Readers’ Choice (originally published July 17, 2015)


“When friends ask me to pray for their prodigals I always ask permission before I pray as I do for my own children: ‘Whatever it takes, Lord!’ That prayer takes a little courage and a lot of trust because He may not answer the way I would choose.” — Sam


And now, Lord, look upon their threats and grant to your servants to continue to speak your word with all boldness. —Acts 4.29

I pray the safest prayers for the people closest to me. Praying risky things for myself seems slightly more natural: my prayer, my life, my risk. Sometimes I pray for strength and courage for a martyr I’ve read about, partially because I’m not sure how else to pray for them. Their faith is deeper than mine.

Then I get to my family and closest friends. I’m quite content praying for safety, comfort, instant healing, and a host of other luxuries. I just want things for them to be fine.

I’ve often gotten lost looking at the picture of Martin Luther King Jr. pulling a burnt cross out of his lawn. Hatred came to his home. Radical anger burned in his front yard. His young son stands next to him as he pulls the charred cross out of the lawn. Dr. King’s prayers and bold response to the gospel put his family at great risk. Every day.

Surely he meditated Acts 4. In the account, Peter and John have just been released from questioning. They have been threatened with jail — a threat with the subtext of beatings and possibly death — and yet they pray for boldness.

The easy thing for Peter and John would have been to have a prayer meeting about the government’s overreach and pray God would stop it. The comfortable thing would have been to pray for blessing and a new leader. But the Church’s growth would have stopped in that moment.

Like Dr. King, it was the disciples’ boldness, risk, and willingness to sacrifice for the sake of Christ that moved the gospel into the forefront of civic and social life.

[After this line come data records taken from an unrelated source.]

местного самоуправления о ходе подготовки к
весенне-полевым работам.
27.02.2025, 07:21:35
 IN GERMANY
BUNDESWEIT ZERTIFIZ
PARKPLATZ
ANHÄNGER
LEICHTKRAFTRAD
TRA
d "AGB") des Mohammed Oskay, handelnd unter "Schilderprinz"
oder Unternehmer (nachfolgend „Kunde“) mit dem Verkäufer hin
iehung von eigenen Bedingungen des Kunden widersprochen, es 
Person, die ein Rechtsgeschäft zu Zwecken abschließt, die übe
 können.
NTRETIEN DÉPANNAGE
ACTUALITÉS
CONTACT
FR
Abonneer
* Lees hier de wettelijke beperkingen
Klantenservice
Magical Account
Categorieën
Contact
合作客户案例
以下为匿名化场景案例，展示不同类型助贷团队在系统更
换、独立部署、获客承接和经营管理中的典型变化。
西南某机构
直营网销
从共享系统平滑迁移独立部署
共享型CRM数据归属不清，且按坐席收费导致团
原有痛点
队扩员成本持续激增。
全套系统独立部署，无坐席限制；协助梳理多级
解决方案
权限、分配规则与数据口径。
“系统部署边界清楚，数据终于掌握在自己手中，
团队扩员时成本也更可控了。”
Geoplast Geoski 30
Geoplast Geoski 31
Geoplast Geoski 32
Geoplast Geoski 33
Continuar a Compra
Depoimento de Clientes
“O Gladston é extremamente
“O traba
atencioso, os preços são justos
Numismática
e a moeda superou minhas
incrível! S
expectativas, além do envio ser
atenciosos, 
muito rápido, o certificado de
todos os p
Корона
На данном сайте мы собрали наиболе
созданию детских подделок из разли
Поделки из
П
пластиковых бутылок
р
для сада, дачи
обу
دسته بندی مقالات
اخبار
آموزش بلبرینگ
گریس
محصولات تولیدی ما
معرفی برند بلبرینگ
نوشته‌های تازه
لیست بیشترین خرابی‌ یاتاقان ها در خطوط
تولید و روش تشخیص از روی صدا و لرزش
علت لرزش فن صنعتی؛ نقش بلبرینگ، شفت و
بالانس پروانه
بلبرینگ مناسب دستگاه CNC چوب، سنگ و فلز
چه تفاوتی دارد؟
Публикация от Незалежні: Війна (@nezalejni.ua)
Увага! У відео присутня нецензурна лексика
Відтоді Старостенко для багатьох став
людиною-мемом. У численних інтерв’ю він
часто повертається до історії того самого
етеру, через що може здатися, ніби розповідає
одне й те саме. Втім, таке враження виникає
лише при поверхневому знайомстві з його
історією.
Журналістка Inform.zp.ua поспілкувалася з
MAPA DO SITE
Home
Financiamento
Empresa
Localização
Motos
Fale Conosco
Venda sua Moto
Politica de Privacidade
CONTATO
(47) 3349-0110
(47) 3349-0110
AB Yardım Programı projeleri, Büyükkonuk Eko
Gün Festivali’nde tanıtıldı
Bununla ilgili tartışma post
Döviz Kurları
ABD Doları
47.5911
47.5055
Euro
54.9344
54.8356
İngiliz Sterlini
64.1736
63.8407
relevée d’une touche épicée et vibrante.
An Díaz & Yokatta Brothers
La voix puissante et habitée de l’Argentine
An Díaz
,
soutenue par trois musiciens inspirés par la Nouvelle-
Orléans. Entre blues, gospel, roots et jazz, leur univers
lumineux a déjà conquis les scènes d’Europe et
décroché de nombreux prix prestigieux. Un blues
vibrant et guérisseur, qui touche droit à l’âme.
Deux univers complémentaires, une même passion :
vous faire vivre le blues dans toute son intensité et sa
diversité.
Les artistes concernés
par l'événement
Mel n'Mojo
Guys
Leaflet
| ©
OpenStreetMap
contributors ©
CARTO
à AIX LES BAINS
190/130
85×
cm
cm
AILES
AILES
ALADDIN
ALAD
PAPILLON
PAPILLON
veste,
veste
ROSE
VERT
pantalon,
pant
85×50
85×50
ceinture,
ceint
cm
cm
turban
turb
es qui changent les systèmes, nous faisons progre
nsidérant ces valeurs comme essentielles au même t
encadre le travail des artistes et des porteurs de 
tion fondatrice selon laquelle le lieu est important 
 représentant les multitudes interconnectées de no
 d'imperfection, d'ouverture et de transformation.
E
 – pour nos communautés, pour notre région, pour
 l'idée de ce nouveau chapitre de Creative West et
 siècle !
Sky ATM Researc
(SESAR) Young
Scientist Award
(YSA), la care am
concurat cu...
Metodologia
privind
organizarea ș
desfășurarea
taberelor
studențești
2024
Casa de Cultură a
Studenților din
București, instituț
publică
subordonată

Faith atrophies in the pseudo-comfort of modern life. Children who grow up without taking risks or engaging their beliefs against opposition, or friends who never work through hardship and forgiveness together, become intolerable. It is only in great difficulty that people discover the strength woven into them as image-bearers of God. Only when someone is overwhelmed do they look beyond their own strength to a God who loves and cares for them.

The hardest prayers are often the most loving prayers we can pray. They grow our trust in God, engage our faith in the complexity of the world, and challenge our communities to unite around the gospel. God grow our faith.